Additionally, I do not see this as a major issue. While we of course want as little as possible in terms of error rate, there is a threshold we're comfortable with.

Place to put it (also to be tested): before # Drop tables, in: def wiki2text(self, text):
text = re.sub(r'{{formatnum:\s?(?P[.,0-9]*)}}', '\g', text)

@HjalmarrSv thanks for this idea. I've only analyzed two of the reported sentences, and it seems it's not all about formatnum only. There is for example also {{date de naissance-|17|octobre|1973}}.

Let's keep the discussion in attardi/wikiextractor#189 though.

Edit: does not work as expected

Sorry about that!: I had to escape the < tags in This comment field!
looks like I forgot the variable name: ?P<num> and \g<num>
text = re.sub(r'{{formatnum:\s?(?P<num>[.,0-9]*)}}', '\g<num>', text)
It may be easier to just Clean the tags instead of using a variable.

Note that this solution is not [[TEMPLATE]] friendly. For templateexpansion to work this can be tested:
text = re.sub(r'{{formatnum:\s?(?P<num>[^}]*)}}', '\g<num>', text)

@HjalmarrSv : You can write code in github comments by putting it between batckticks :

```python
# your python code here
```

@MichaelKohler Is it in the scope of mozilla common voice to work on fixing upstream issues like this one ? Is someone from mozilla going to work on this ?

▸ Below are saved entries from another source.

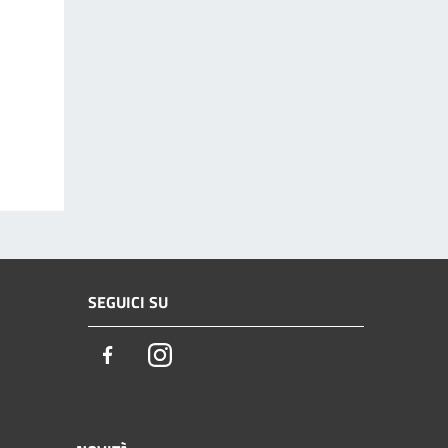
SEGUICI SU
Facebook
Instagram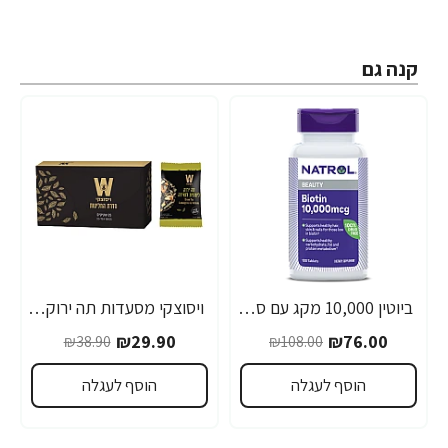
קנה גם
ביוטין 10,000 מקג עם סידן - 100 טבליות מבית NATROL
ויסוצקי מסעדות תה ירוק לימונית ולואיזה 25 שקיקים - הסדרה השחורה
-23%
-30%
₪29.90
₪76.00
₪38.90
₪108.00
הוסף לעגלה
הוסף לעגלה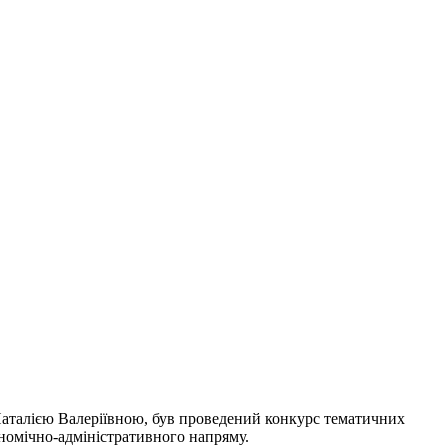
Наталією Валеріївною, був проведений конкурс тематичних
кономічно-адміністративного напряму.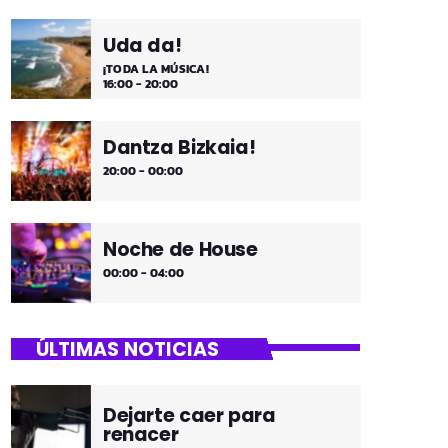
Uda da!
¡TODA LA MÚSICA!
16:00 - 20:00
Dantza Bizkaia!
20:00 - 00:00
Noche de House
00:00 - 04:00
ÚLTIMAS NOTICIAS
Dejarte caer para
renacer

Let's not make a mess here. This is not per se about access to all reported sentences, let's keep that in an issue in the voice-web repo, if there isn't one already. I've changed the title back.

@MichaelKohler I definitely mistook this repo for voice-web, apologies. Thanks for the correction. 🤦‍♂ Agreed re: keeping here.

Is it in the scope of mozilla common voice to work on fixing upstream issues like this one ? Is someone from mozilla going to work on this ?

@lovasoa the scope of the wiki extractor work is in discussion with the Mozilla Common Voice team and on our roadmap for review / scoping in Q1 (outlook is FEB for initial discussions). We are looking to balance the needs of the Sentence Collector and the Wiki Extractor alongside voice.mozilla.org.